▶

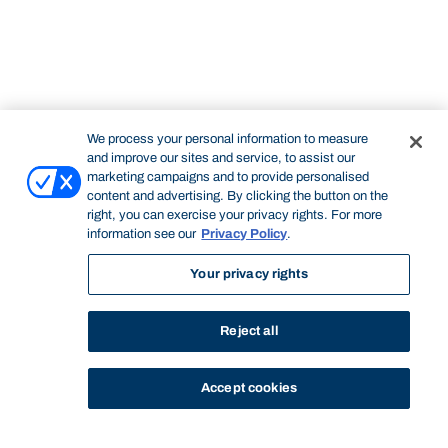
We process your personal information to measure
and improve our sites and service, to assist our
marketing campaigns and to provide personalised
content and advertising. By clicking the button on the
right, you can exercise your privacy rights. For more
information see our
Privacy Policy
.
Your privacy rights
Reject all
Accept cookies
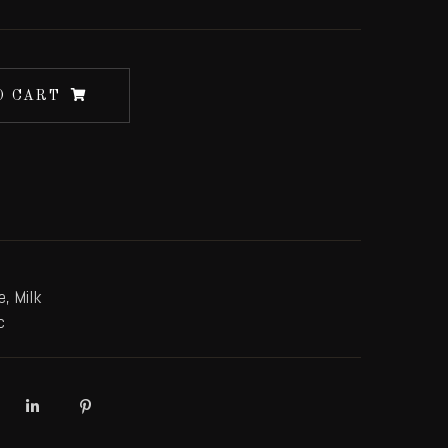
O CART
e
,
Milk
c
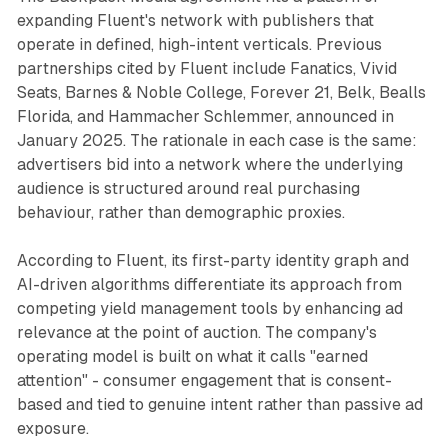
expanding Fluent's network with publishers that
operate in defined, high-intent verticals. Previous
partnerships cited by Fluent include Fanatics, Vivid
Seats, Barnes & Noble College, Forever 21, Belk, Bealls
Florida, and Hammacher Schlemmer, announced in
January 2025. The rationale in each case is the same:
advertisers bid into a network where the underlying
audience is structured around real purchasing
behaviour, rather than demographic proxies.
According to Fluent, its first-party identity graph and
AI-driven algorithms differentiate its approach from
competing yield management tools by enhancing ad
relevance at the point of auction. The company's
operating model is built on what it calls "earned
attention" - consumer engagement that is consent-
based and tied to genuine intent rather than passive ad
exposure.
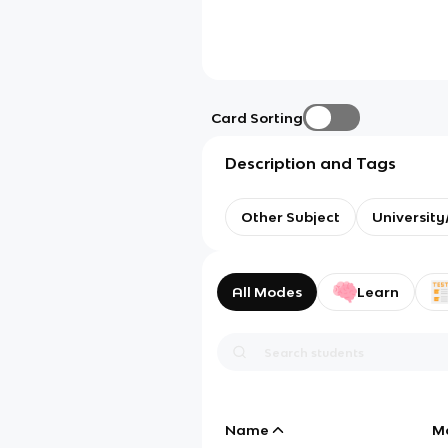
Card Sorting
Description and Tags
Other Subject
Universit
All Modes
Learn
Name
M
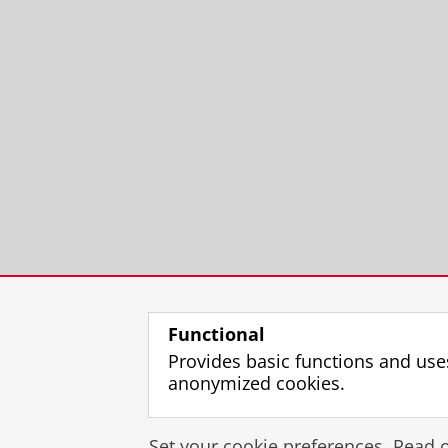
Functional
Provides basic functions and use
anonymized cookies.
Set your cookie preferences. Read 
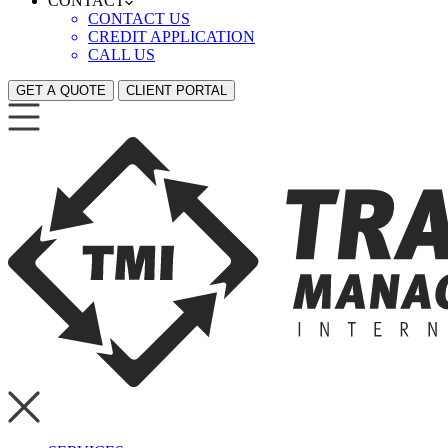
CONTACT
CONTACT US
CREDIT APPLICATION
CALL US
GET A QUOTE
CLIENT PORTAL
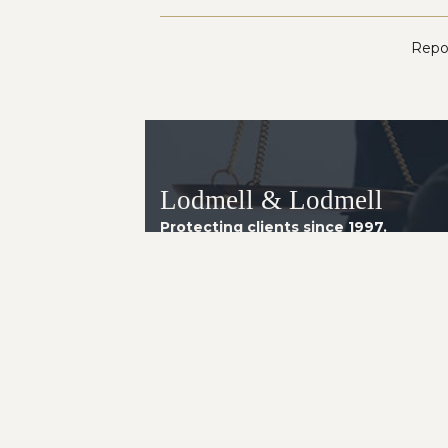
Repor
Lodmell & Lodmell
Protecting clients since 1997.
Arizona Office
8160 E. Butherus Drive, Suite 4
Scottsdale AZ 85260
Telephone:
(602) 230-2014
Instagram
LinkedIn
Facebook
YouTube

◀

Work instruction: Start copying at the line that contains "Lodmell & Lodmell" and stop after the last line of the records, keeping every line exactly.

Task output:
Lodmell & Lodmell
Protecting clients since 1997.
Arizona Office
8160 E. Butherus Drive, Suite 4
Scottsdale AZ 85260
Telephone:
(602) 230-2014
Instagram
LinkedIn
Facebook
YouTube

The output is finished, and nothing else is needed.